O ministro Flávio Dino, do Supremo Tribunal Federal (STF), autorizou a retomada das investigações sobre supostas irregularidades na compra de respiradores durante a pandemia da Covid-19, envolvendo o atual ministro da Casa Civil, Rui Costa (PT), à época governador da Bahia e presidente do Consórcio Nordeste.

A decisão atende a um pedido do procurador-geral da República, Paulo Gonet, que defendeu que o caso seja analisado pelo Superior Tribunal de Justiça (STJ), com base no novo entendimento da Corte sobre o foro por prerrogativa de função. Segundo Gonet, como os fatos investigados teriam ocorrido durante o mandato de Costa como governador, a competência para o julgamento permanece no STJ, e não no STF.

O inquérito apura a antecipação de R$ 48 milhões à empresa HempCare, contratada para fornecer respiradores ao Consórcio Nordeste. A empresa, segundo as investigações, não tinha capacidade técnica para cumprir o contrato, e os equipamentos nunca foram entregues.

A investigação estava paralisada desde maio, quando foi remetida ao STF. Com a nova decisão, o caso volta à instância anterior para continuidade das apurações.

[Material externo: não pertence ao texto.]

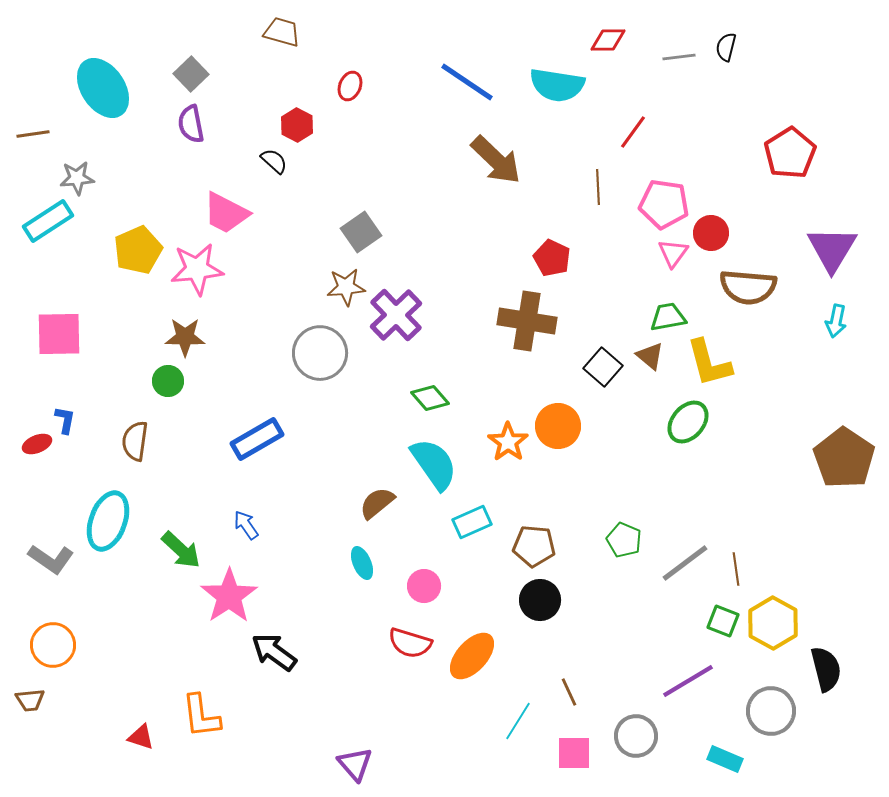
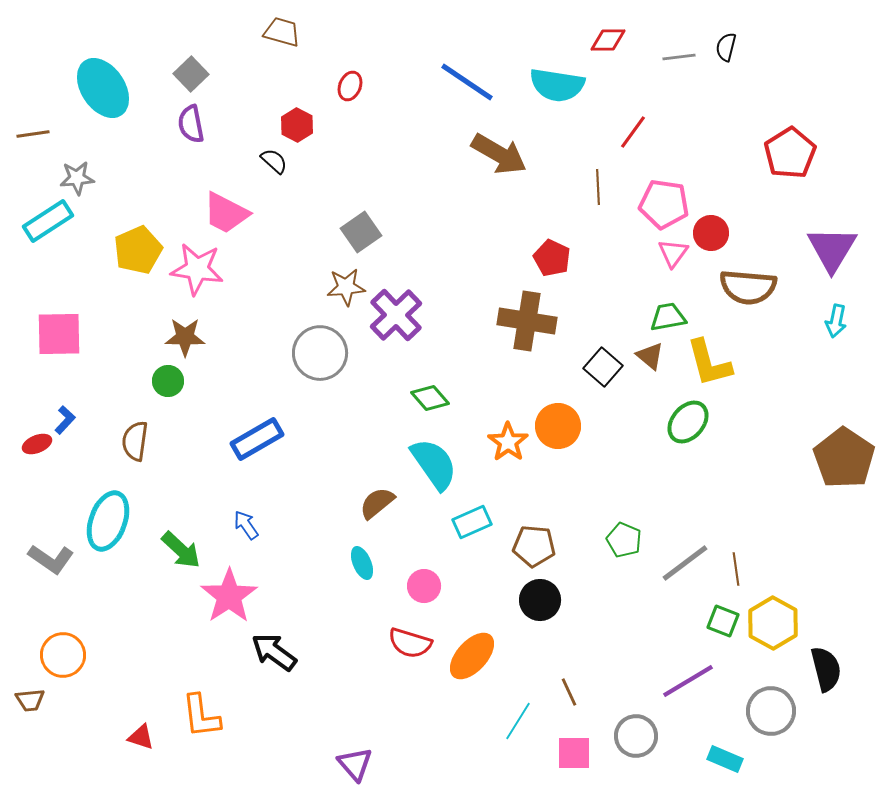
brown arrow at (496, 160): moved 3 px right, 6 px up; rotated 14 degrees counterclockwise
pink star at (197, 269): rotated 14 degrees clockwise
blue L-shape at (65, 420): rotated 32 degrees clockwise
orange circle at (53, 645): moved 10 px right, 10 px down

Em nota, a assessoria de Rui Costa afirmou que a manifestação da PGR não apresenta novos elementos acusatórios nem propõe responsabilização do ministro. O comunicado reforça que a própria PGR já havia apontado, em parecer anterior, que a simples assinatura de contratos não seria suficiente para caracterizar responsabilidade penal, defendendo a necessidade de aprofundamento das investigações.